_Assignment_
Restate, word for word and with no pictures, the stretch of lines in the data below that begins at the line with "memerintahkan berdiri bagi seseor" and ends at the line with "Cambria (США)", inclusive.

((

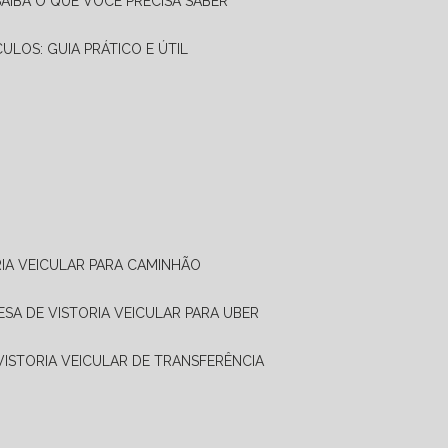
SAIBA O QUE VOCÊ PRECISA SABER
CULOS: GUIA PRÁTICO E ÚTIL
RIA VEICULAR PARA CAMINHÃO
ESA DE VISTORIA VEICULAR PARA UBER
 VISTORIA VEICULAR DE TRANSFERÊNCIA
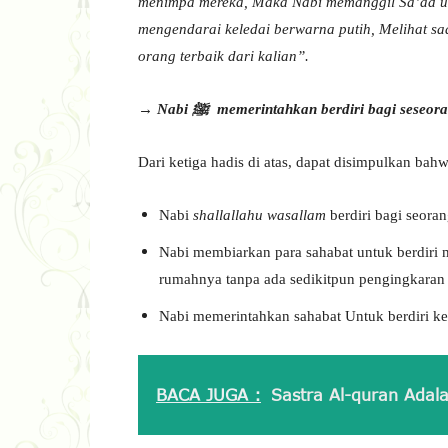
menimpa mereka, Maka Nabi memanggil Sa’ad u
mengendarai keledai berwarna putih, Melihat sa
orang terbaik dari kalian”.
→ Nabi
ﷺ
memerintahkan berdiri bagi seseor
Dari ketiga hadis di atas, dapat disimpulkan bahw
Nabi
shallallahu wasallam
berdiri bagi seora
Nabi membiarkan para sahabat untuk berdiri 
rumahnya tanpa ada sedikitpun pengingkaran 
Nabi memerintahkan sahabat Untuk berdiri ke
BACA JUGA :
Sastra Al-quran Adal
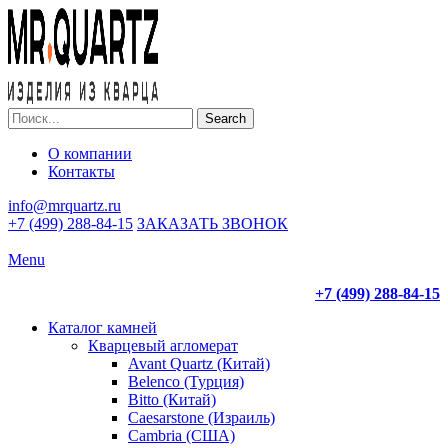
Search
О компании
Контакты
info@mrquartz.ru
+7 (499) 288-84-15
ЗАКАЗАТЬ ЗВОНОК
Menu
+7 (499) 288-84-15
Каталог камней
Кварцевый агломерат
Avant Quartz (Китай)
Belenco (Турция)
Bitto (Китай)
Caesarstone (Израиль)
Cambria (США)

))
((

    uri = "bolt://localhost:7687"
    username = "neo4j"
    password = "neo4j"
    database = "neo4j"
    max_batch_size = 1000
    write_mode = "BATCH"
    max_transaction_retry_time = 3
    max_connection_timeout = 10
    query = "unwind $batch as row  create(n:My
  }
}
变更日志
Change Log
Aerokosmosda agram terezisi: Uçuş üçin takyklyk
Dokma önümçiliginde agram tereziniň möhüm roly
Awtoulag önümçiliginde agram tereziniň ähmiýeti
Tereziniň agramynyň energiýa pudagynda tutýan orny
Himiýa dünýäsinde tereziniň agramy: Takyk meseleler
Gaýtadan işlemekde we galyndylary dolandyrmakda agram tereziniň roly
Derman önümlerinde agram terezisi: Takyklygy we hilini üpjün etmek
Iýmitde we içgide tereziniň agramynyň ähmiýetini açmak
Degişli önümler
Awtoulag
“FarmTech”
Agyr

))

_Answer_
memerintahkan berdiri bagi seseor
Dari ketiga hadis di atas, dapat disimpulkan bahw
Nabi
shallallahu wasallam
berdiri bagi seora
Nabi membiarkan para sahabat untuk berdiri 
rumahnya tanpa ada sedikitpun pengingkaran 
Nabi memerintahkan sahabat Untuk berdiri ke
BACA JUGA :
Sastra Al-quran Adal
Search
О компании
Контакты
info@mrquartz.ru
+7 (499) 288-84-15
ЗАКАЗАТЬ ЗВОНОК
Menu
+7 (499) 288-84-15
Каталог камней
Кварцевый агломерат
Avant Quartz (Китай)
Belenco (Турция)
Bitto (Китай)
Caesarstone (Израиль)
Cambria (США)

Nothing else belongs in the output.